179. \(\tan^2 x-\sec x=1\)

180. \(\sin^2 x-2\cos^2 x=0\)

181. \(12\sin^2 t+\cos t-6=0\)

182. \(1-2\tan \left(w\right)=\tan ^{2} \left(w\right)\)

183. \(\csc^2 x-3\csc x-4=0\)

184. \(3\sec^2 x+2+\sin^2 x+\cos^2 x \\ =\tan^2 x\)
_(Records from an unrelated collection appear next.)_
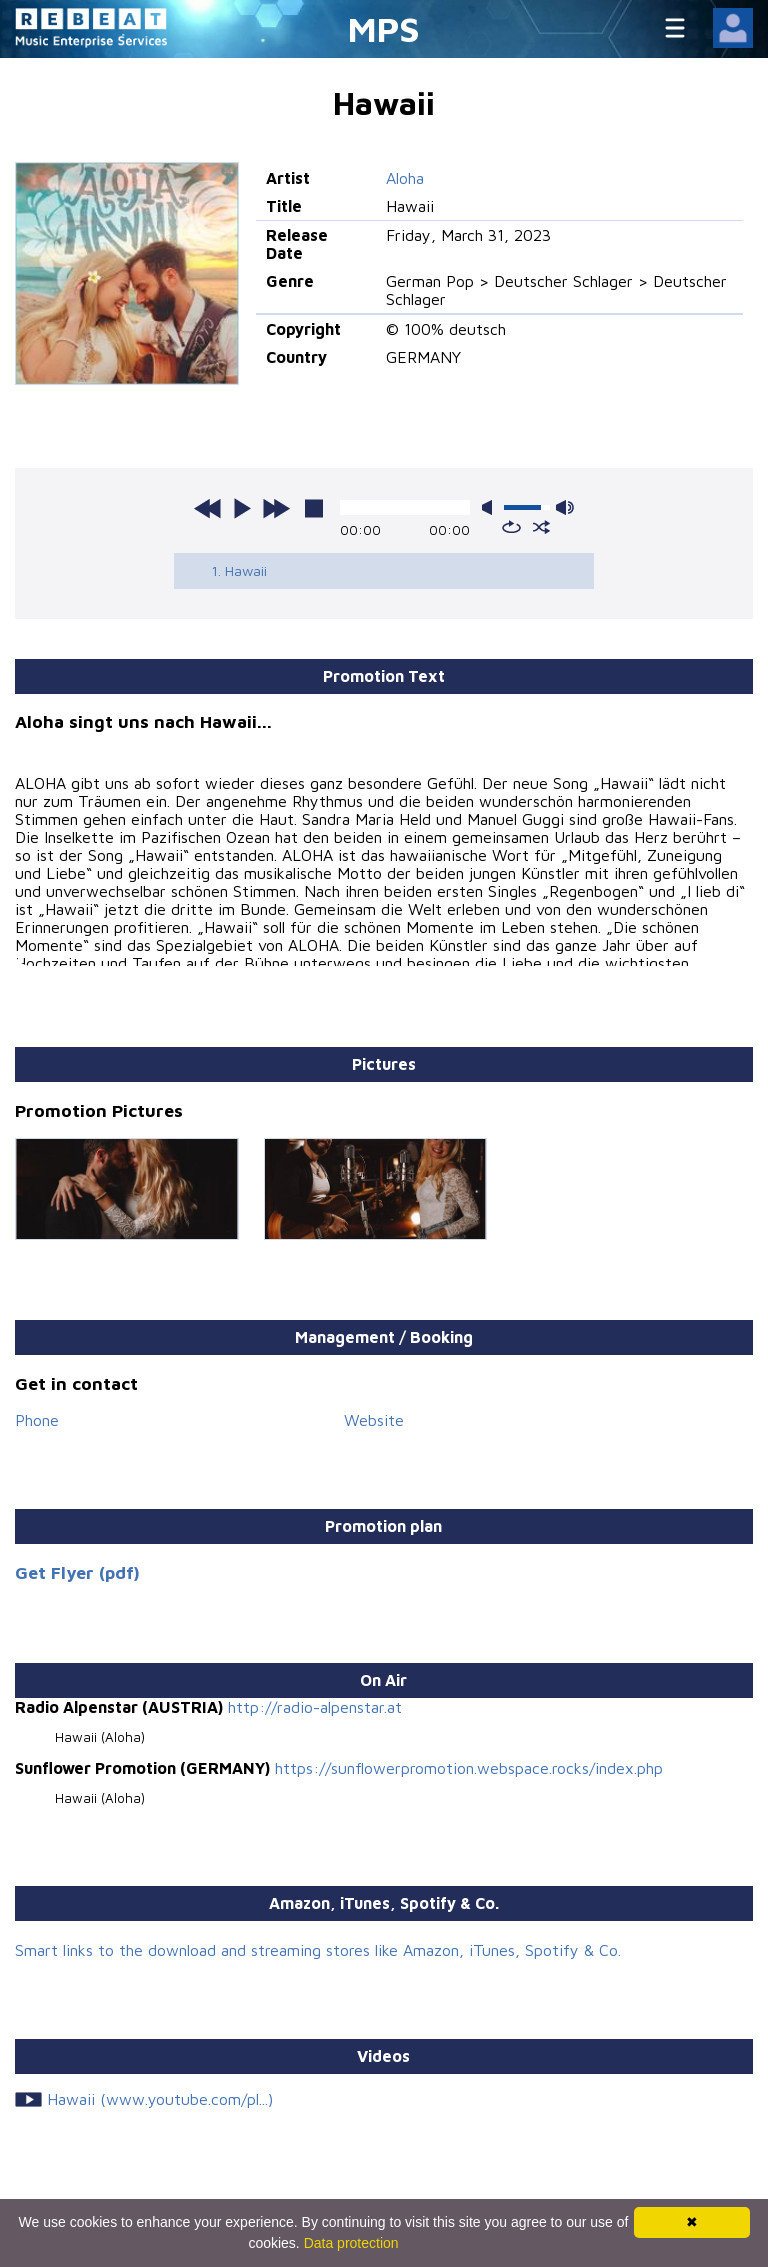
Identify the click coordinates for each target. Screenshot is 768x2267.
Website (374, 1420)
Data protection (351, 2243)
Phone (37, 1420)
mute (491, 507)
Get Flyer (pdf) (77, 1572)
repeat (511, 527)
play (242, 508)
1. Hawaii (239, 570)
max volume (565, 507)
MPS (384, 28)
185. \(2\cos^2 x-\sin^2 x-\cos x-5=0\)

186. \(\tan^2 x-1-\sec^3 x \cos x=0\)

Answers to odd exercises.: 171. \(2.301, \; 3.983, \; 0.723, \; 5.560\) \( \quad \) 173. \(3.305, \; 6.120\) \( \quad \) 175. \(0, \; \pi, \; 1.231, \; 5.052\) \( \quad \) 177. There are no solutions.
179. \(1.0472,3.1416,5.2360\) \( \quad \) 181. \(\cos^{-1}\left ( \tfrac{3}{4} \right ), \cos^{-1}\left ( -\tfrac{2}{3} \right ), 2\pi -\cos^{-1}\left ( -\tfrac{2}{3} \right ), 2\pi -\cos^{-1}\left ( \tfrac{3}{4} \right )\)
183. \(\sin^{-1}\left ( \tfrac{1}{4} \right ), \pi -\sin^{-1}\left ( \tfrac{1}{4} \right ), \tfrac{3\pi }{2}\) \( \quad \) 185. There are no solutions.